● Your objective
Starting with the line with "GET REPORT →" in the entries below and going on through the line with "crew welcomes you, ensuring you are well", output every line exactly and nothing more. No pictures.

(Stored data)
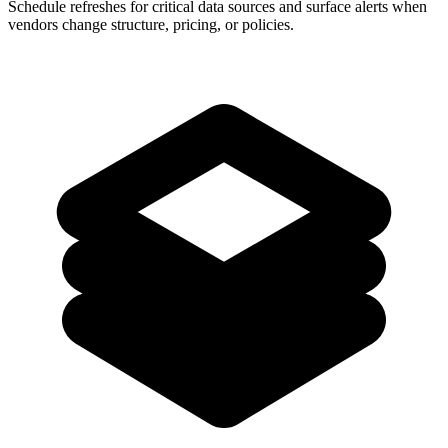
Schedule refreshes for critical data sources and surface alerts when
vendors change structure, pricing, or policies.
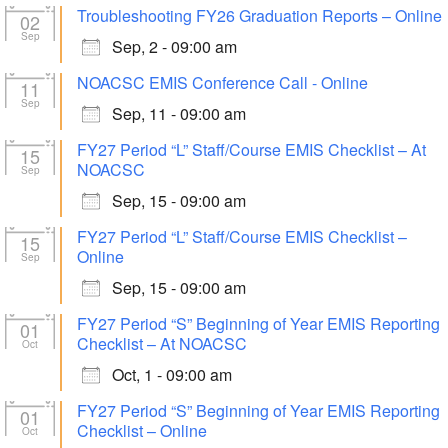
Troubleshooting FY26 Graduation Reports – Online
02
Sep
Sep, 2 - 09:00 am
NOACSC EMIS Conference Call - Online
11
Sep
Sep, 11 - 09:00 am
FY27 Period “L” Staff/Course EMIS Checklist – At
15
NOACSC
Sep
Sep, 15 - 09:00 am
FY27 Period “L” Staff/Course EMIS Checklist –
15
Online
Sep
Sep, 15 - 09:00 am
FY27 Period “S” Beginning of Year EMIS Reporting
01
Checklist – At NOACSC
Oct
Oct, 1 - 09:00 am
FY27 Period “S” Beginning of Year EMIS Reporting
01
Checklist – Online
Oct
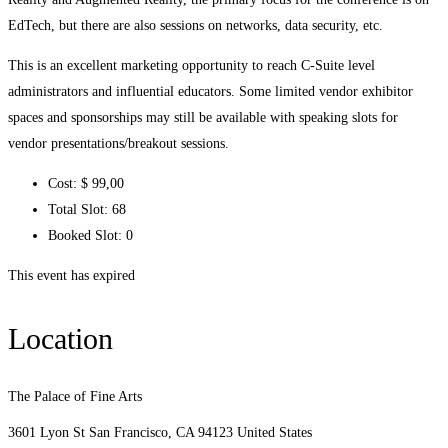
EdTech, but there are also sessions on networks, data security, etc.
This is an excellent marketing opportunity to reach C-Suite level
administrators and influential educators. Some limited vendor exhibitor
spaces and sponsorships may still be available with speaking slots for
vendor presentations/breakout sessions.
Cost:
$ 99
,00
Total Slot:
68
Booked Slot:
0
This event has expired
Location
The Palace of Fine Arts
3601 Lyon St San Francisco, CA 94123 United States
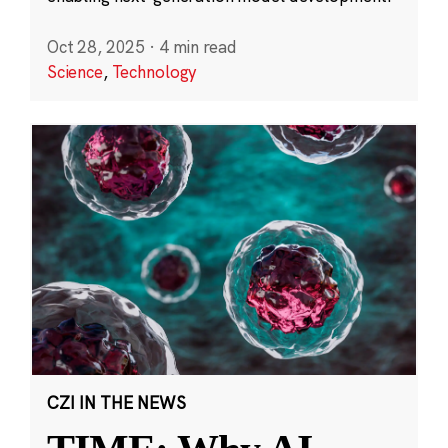
Oct 28, 2025
·
4 min read
Science
,
Technology
CZI IN THE NEWS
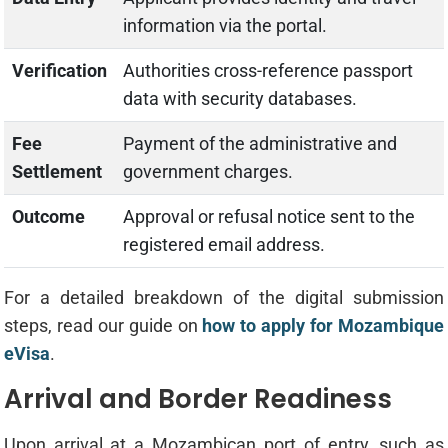
information via the portal.
Verification
Authorities cross-reference passport
data with security databases.
Fee
Payment of the administrative and
Settlement
government charges.
Outcome
Approval or refusal notice sent to the
registered email address.
For a detailed breakdown of the digital submission
steps, read our guide on
how to apply for Mozambique
eVisa
.
Arrival and Border Readiness
Upon arrival at a Mozambican port of entry, such as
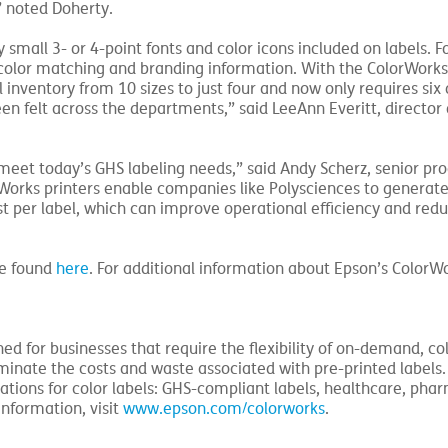
” noted Doherty.
 small 3- or 4-point fonts and color icons included on labels. Fo
color matching and branding information. With the ColorWorks 
 inventory from 10 sizes to just four and now only requires six
en felt across the departments,” said LeeAnn Everitt, director 
eet today’s GHS labeling needs,” said Andy Scherz, senior pr
orks printers enable companies like Polysciences to generate
 per label, which can improve operational efficiency and redu
be found
here
. For additional information about Epson’s ColorWo
ed for businesses that require the flexibility of on-demand, col
iminate the costs and waste associated with pre-printed labels.
ations for color labels: GHS-compliant labels, healthcare, phar
information, visit
www.epson.com/colorworks
.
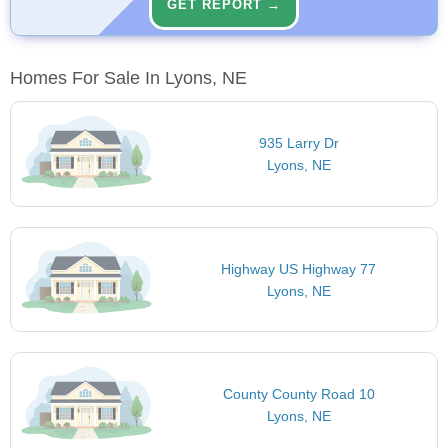
GET REPORT →
Homes For Sale In Lyons, NE
935 Larry Dr
Lyons, NE
Highway US Highway 77
Lyons, NE
County County Road 10
Lyons, NE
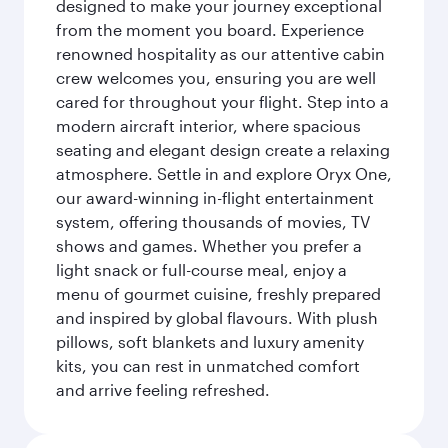
designed to make your journey exceptional
from the moment you board. Experience
renowned hospitality as our attentive cabin
crew welcomes you, ensuring you are well
cared for throughout your flight. Step into a
modern aircraft interior, where spacious
seating and elegant design create a relaxing
atmosphere. Settle in and explore Oryx One,
our award-winning in-flight entertainment
system, offering thousands of movies, TV
shows and games. Whether you prefer a
light snack or full-course meal, enjoy a
menu of gourmet cuisine, freshly prepared
and inspired by global flavours. With plush
pillows, soft blankets and luxury amenity
kits, you can rest in unmatched comfort
and arrive feeling refreshed.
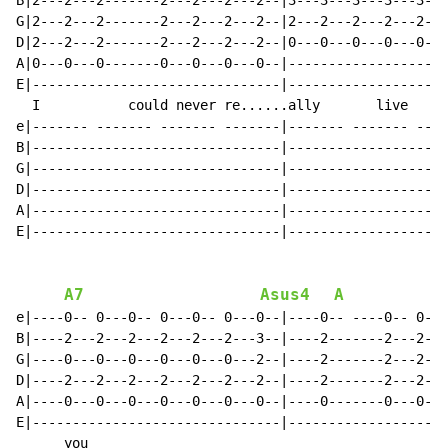
B|2---2---2-------2---2---2---2--|3---3---3---3---3---
G|2---2---2-------2---2---2---2--|2---2---2---2---2---
D|2---2---2-------2---2---2---2--|0---0---0---0---0---
A|0---0---0-------0---0---0---0--|--------------------
E|-------------------------------|--------------------
  I           could never re......ally       live    w
e|------- ------- ------- -------|------- ------- ----
B|-------------------------------|--------------------
G|-------------------------------|--------------------
D|-------------------------------|--------------------
A|-------------------------------|--------------------
E|-------------------------------|--------------------
A7
Asus4
A
e|----0-- 0---0-- 0---0-- 0---0--|----0-- ----0-- 0---
B|----2---2---2---2---2---2---3--|----2-------2---2---
G|----0---0---0---0---0---0---2--|----2-------2---2---
D|----2---2---2---2---2---2---2--|----2-------2---2---
A|----0---0---0---0---0---0---0--|----0-------0---0---
E|-------------------------------|--------------------
      you                                             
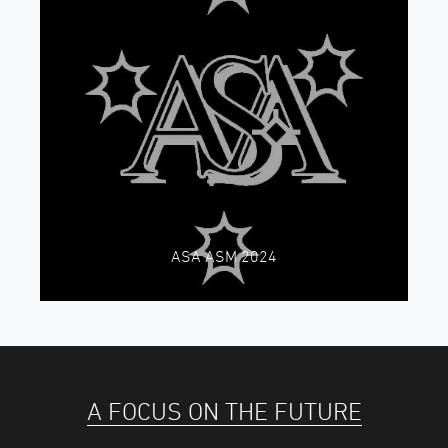
ASA ASM 2024
A FOCUS ON THE FUTURE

● Answer
GET REPORT →
Homes For Sale In Lyons, NE
935 Larry Dr
Lyons, NE
Highway US Highway 77
Lyons, NE
County County Road 10
Lyons, NE
designed to make your journey exceptional
from the moment you board. Experience
renowned hospitality as our attentive cabin
crew welcomes you, ensuring you are well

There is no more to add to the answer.